Cuatro de sus oficiales, Reinaldo de Ours, Hugo Norville, Guillermo de Traci y Ricardo Bretón, hombres sin escrúpulos, se obligaron allí mismo con juramento a asesinar al arzobispo. El santo se retiró a su Iglesia a celebrar la gran fiesta de la Natividad con su clero y pueblo, y les anunció su muerte. Pasó las tres festividades en la Iglesia de día y de noche. El 29 de diciembre llegaron los asesinos a Cantórberi, y habiendo visitado al santo, le hicieron algunas proposiciones escandalosas, a las que no quiso asentir. Aquéllos impíos le dijeron al retirarse que su constancia le costaría la vida. Tomás respondió: “No huiré; esperaré con tranquilidad la muerte, y tendré la gran dicha de morir por los intereses de la Iglesia”. Habiéndose retirado a ella a cantar el oficio divino, vió rodeada la Iglesia de soldados con los asesinos al frente. Los clérigos quisieron cerrarla y defenderse ayudados del pueblo, pero el santo lo impidió.

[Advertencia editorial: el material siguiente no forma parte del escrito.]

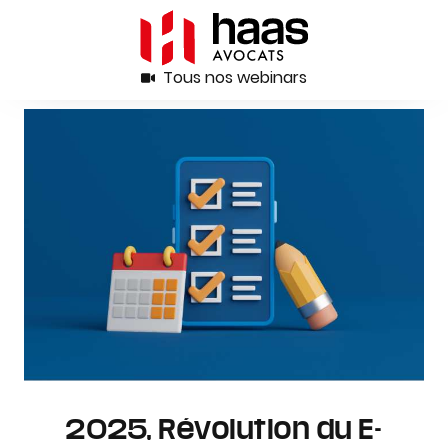
Tous nos webinars
2025, Révolution du E-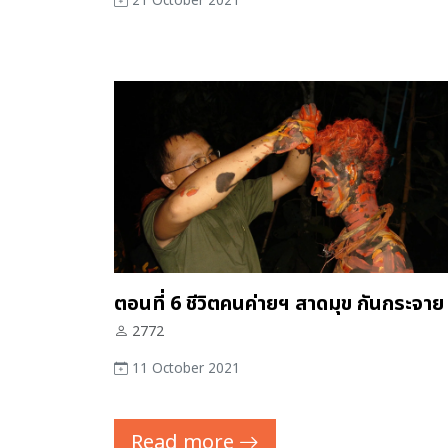
21 October 2021
ตอนที่ 6 ชีวิตคนค่ายฯ สาดมุข กันกระจาย
2772
11 October 2021
Read more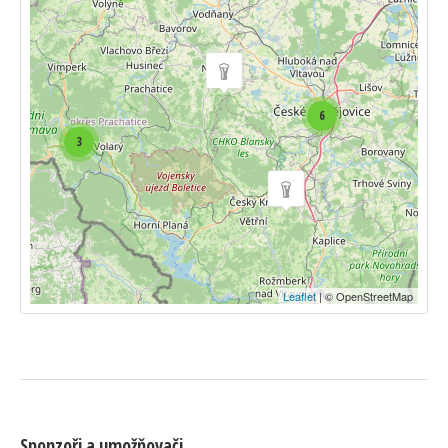
6
3
Leaflet
| © OpenStreetMap
Sponzoři a umožňovači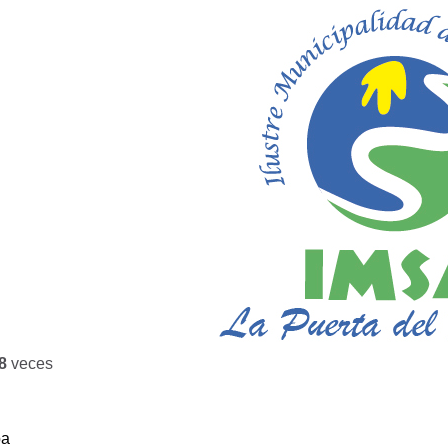
8
veces
ba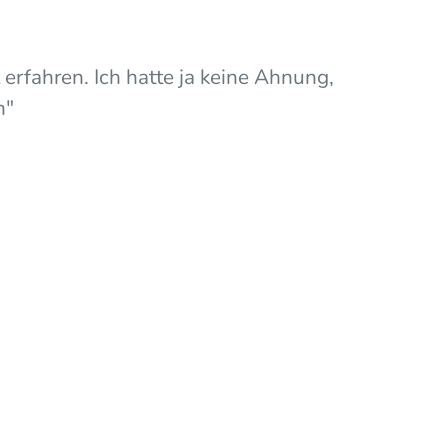
rfahren. Ich hatte ja keine Ahnung,
n"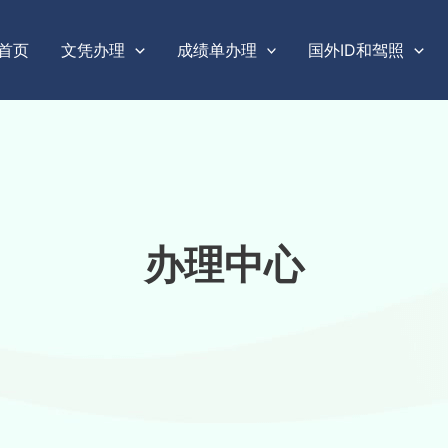
首页
文凭办理
成绩单办理
国外ID和驾照
办理中心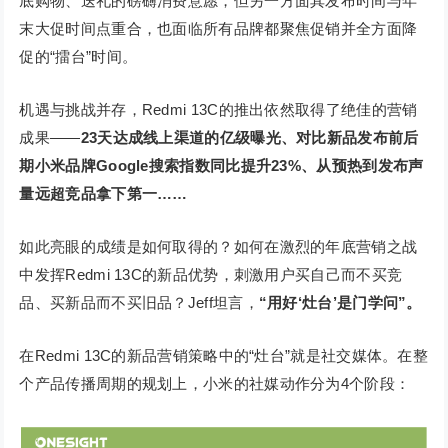
底购物、送礼的磅礴消费意愿，但另一方面其发布时间与年
末大促时间点重合，也面临所有品牌都聚焦促销并全方面降
促的“擂台”时间。
机遇与挑战并存，Redmi 13C的推出依然取得了绝佳的营销
成果——
23天达成线上渠道的亿级曝光、对比新品发布前后
期小米品牌Google搜索指数同比提升23%、从预热到发布声
量远超竞品拿下第一……
如此亮眼的成绩是如何取得的？如何在激烈的年底营销之战
中发挥Redmi 13C的新品优势，刺激用户买自己而不买竞
品、买新品而不买旧品？Jeff坦言，
“用好‘灶台’是门学问”。
在Redmi 13C的新品营销策略中的“灶台”就是社交媒体。在整
个产品传播周期的规划上，小米的社媒动作分为4个阶段：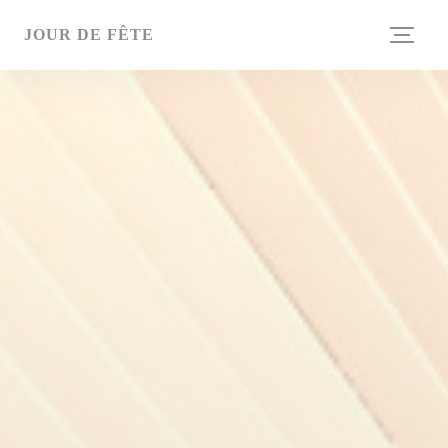
Personalización de sus opciones de cookies
JOUR DE FÊTE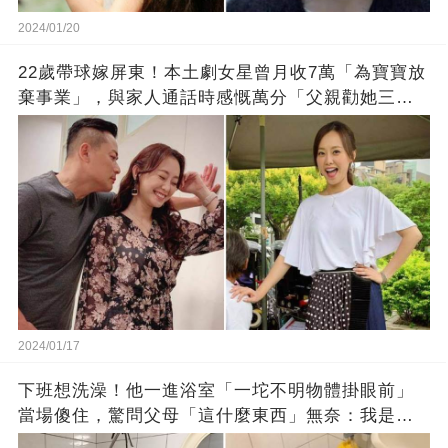
2024/01/20
22歲帶球嫁屏東！本土劇女星曾月收7萬「為寶寶放
棄事業」，與家人通話時感慨萬分「父親勸她三
思」：只有過一次眼淚
2024/01/17
下班想洗澡！他一進浴室「一坨不明物體掛眼前」
當場傻住，驚問父母「這什麼東西」無奈：我是親
生的嗎？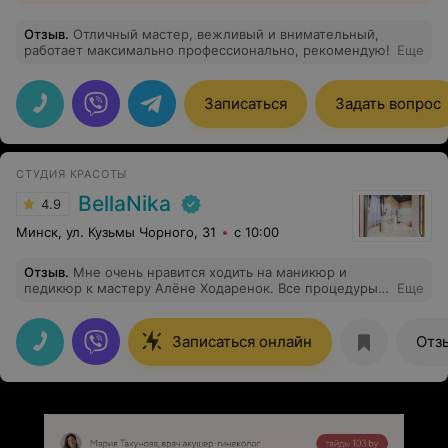
Отзыв
.
Отличный мастер, вежливый и внимательный,
работает максимально профессионально, рекомендую!
Еще
Записаться
Задать вопрос
СТУДИЯ КРАСОТЫ
BellaNika
4.9
Минск, ул. Кузьмы Чорного, 31
с 10:00
Отзыв
.
Мне очень нравится ходить на маникюр и
педикюр к мастеру Алёне Ходаренок. Все процедуры
Еще
на высшем уровне с использованием современных
материалов. Приятная атмосфера и доступные цены.
«БеллаНика» — мой любимый салон, а Алёна — один
Записаться онлайн
Отз
из самых лучших мастеров! Рекомендую!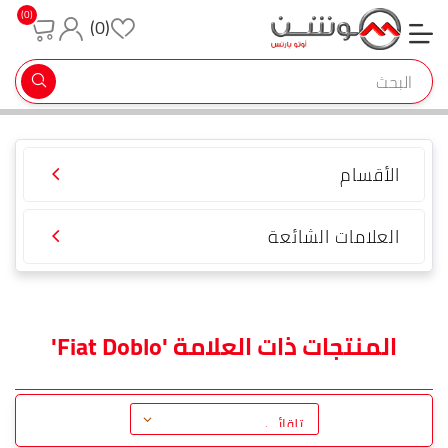
(0)
(0)
تسجيل جديد
تسجيل دخول
الأقسام
العلامات الشائعة
المنتجات ذات العلامة 'Fiat Doblo'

Habiendo entrado los asesinos con espada en mano, empezaron a gritar: “¿Dónde está el traidor? ¿Dónde está el arzobispo?” El santo dejando su silla les dijo:
“Yo soy el arzobispo, pero no el traidor, y estoy pronto a morir por mi Dios y por la libertad de la Iglesia” Y luego volviéndose hacia el altar, y juntando las manos exclamó: “Encomiendo mi alma a Dios y la causa de María Santísima y a los santos patronos de éste lugar”.Apenas dijo estas palabras cuando Reinaldo, uno de los asesinos, le dió una cuchillada en la cabeza, y cayó el santo de rodillas cubierto de sangre; al mismo tiempo dos de los otros asesinos, le atravesaron el cuerpo con sus espadas, y al ir a expirar, el cuarto de estos malvados le rajó la cabeza. Así consumó su martirio este ilustre prelado, el día 29 de diciembre de 1170, a los cincuenta y tres años de edad y nueve de su obispado.
Toda la Europa manifestó el dolor que le causaba la muerte de este gran prelado, y todo el mundo cristiano se horrorizó al oír de este asesinato. Se halló su cuerpo vestido de un áspero cilicio, y fué enterrado en la iglesia sin ceremonia alguna.
El rey se sujetó a una penitencia pública, y recibió la absolución de los dos legados del Papa en presencia del clero y pueblo. Los milagros que obraba Dios por nuestro santo obligaron al Papa Alejandro III a canonizarle solemnemente tres años después de su muerte. Por sincero que fuese el arrepentimiento del rey Enrique, le castigó Dio cruelmente con la rebelión de sus dos hijos, y se vió a pique de perder la vida. Hizo penitencia pública, y el Señor parece la aceptó. Los asesinos pasaron el resto de su vida en un continuo temblor, y todo el mundo fué testigo de éste terrible suplicio.
El rey de Francia, Luis el joven, fué en persona al sepulcro de Tomás, y consiguió la salud de su hijo. San Luis dio a la abadía de Rayaumont la cabeza del santo, que obtuvo del rey de Inglaterra. Enrique VIII, cuando se rebeló contra la Iglesia, hizo quemar públicamente sus reliquias.